2009 Portland GSA Annual Meeting (18-21 October 2009)

Paper No. 10
Presentation Time: 4:30 PM

FOSTERING SCIENTIFIC ENTHUSIASM IN YOUNG WOMEN (AND THEIR MENTORS) THROUGH EXPERIENTIAL LEARNING


MASON, Stephanie N.1, SUSSMAN, Aviva1 and SCHULTZ-FELLENZ, Emily S.2, (1)Dept. Earth and Planetary Sciences, University of New Mexico, MSC 03 2040, Albuquerque, NM 87131, (2)Earth and Environmental Sciences Division, Los Alamos National Laboratory, MS D452, Los Alamos, NM 87545, mason@unm.edu

Working as partners through a grant from the Earthwatch Institute’s Student Challenge Awards Program, scientists at Los Alamos National Laboratory (LANL) and a graduate student from the University of New Mexico incorporate high-school students in active scientific research. The all-female team of principal investigators/mentors has led three expeditions in the last year; all students participants have been women with 46% of students representing ethnic minorities.

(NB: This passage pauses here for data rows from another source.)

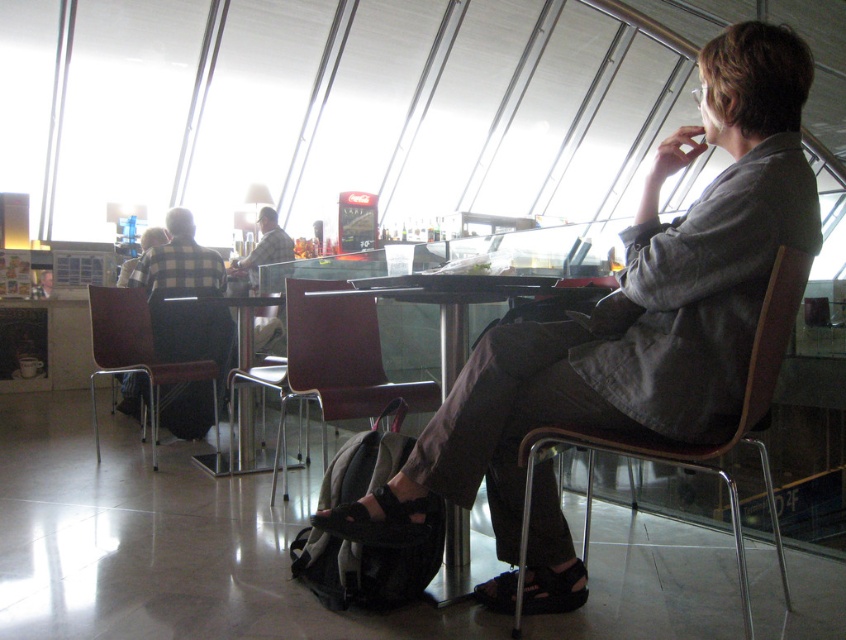 Is brown leather chair at right bigger than checkered fabric shirt at left?

Actually, brown leather chair at right might be smaller than checkered fabric shirt at left.

How much distance is there between brown leather chair at right and checkered fabric shirt at left?

They are 2.54 meters apart.

Is point (764, 483) positioned before point (191, 346)?

Yes, point (764, 483) is in front of point (191, 346).

I want to click on brown leather chair at right, so click(x=685, y=444).

Measure the distance between matte gray shirt at center and brown leather chair at right.

The distance of matte gray shirt at center from brown leather chair at right is 8.92 inches.

Describe the element at coordinates (633, 310) in the screenshot. The width and height of the screenshot is (846, 640). I see `matte gray shirt at center` at that location.

Who is more forward, (x=810, y=186) or (x=519, y=444)?

Point (x=810, y=186) is in front.

Locate an element on the screen. Image resolution: width=846 pixels, height=640 pixels. matte gray shirt at center is located at coordinates (633, 310).

Is point (755, 218) behind point (232, 369)?

No, (755, 218) is in front of (232, 369).

Which is behind, point (699, 365) or point (320, 348)?

Point (320, 348)

Find the location of a particular element. The height and width of the screenshot is (640, 846). matte gray shirt at center is located at coordinates (633, 310). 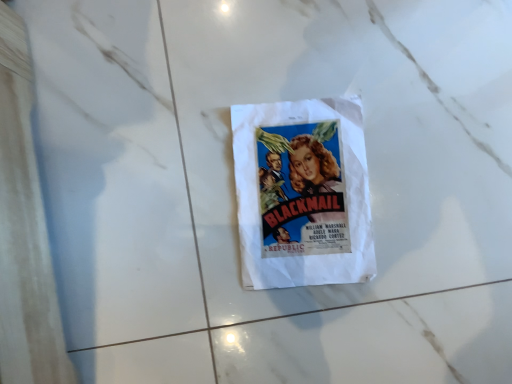 Locate an element on the screen. free spot above matte paper poster at center (from a real-world perspective) is located at coordinates click(x=291, y=179). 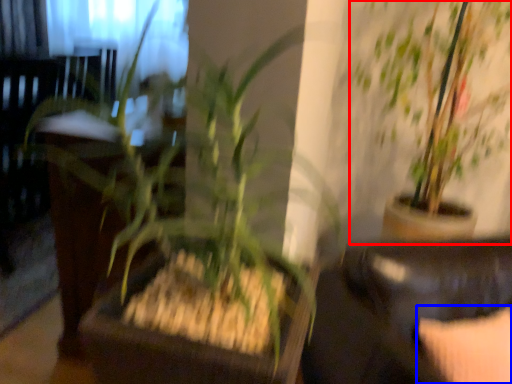 Question: Which object appears farthest to the camera in this image, houseplant (highlighted by a red box) or pillow (highlighted by a blue box)?

Choices:
 (A) houseplant
 (B) pillow

Answer: (A) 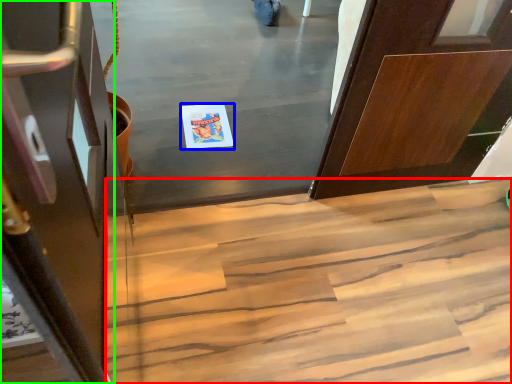 Question: Considering the real-world distances, which object is farthest from stairs (highlighted by a red box)? postcard (highlighted by a blue box) or door (highlighted by a green box)?

Choices:
 (A) postcard
 (B) door

Answer: (B) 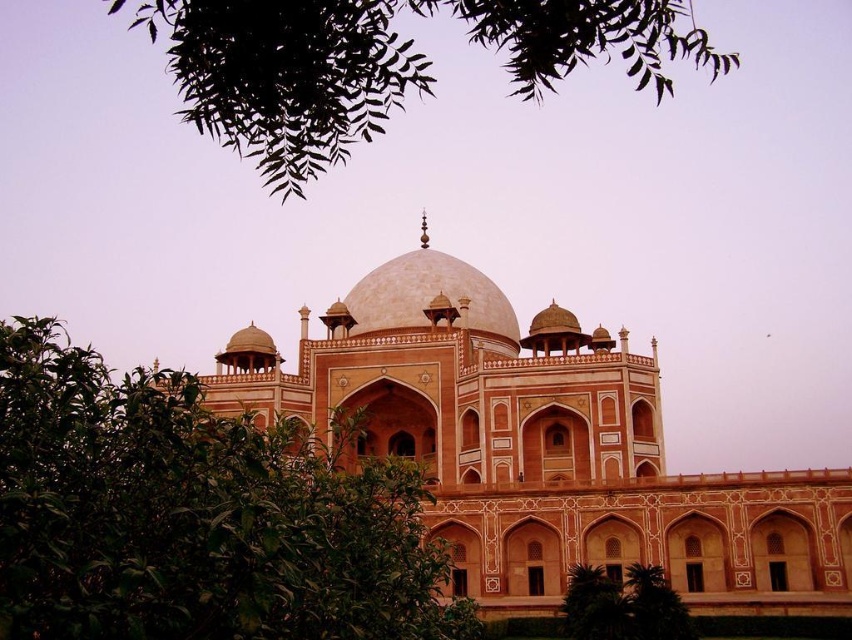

The experiential learning environment associated with the “Tectonics and Volcanism in the Rio Grande Rift” Earthwatch expeditions provide young women with tangible research experiences aimed at solving real-world problems. The interactive nature of geologic fieldwork and laboratory analyses serves as an effective teaching tool such that the young women live the science they usually only read about in esoteric, theoretical terms within typical high school classrooms. With an all-female mentor roster, any unconscious gender bias present within coeducational systems can be removed; thus, the young women students focus on the exciting data collection, suspenseful data analyses, and stimulating research results. In this setting, the students learn that science is inspiring, and the experience has motivated some expedition participants to continue education in the geosciences following high school. Furthermore, working with the Earthwatch expeditions and teaching students has particularly reinvigorated the LANL research staff. The expeditions simultaneously recruit young women and underrepresented minorities into the geosciences while retaining women already engaged in geoscience as a career.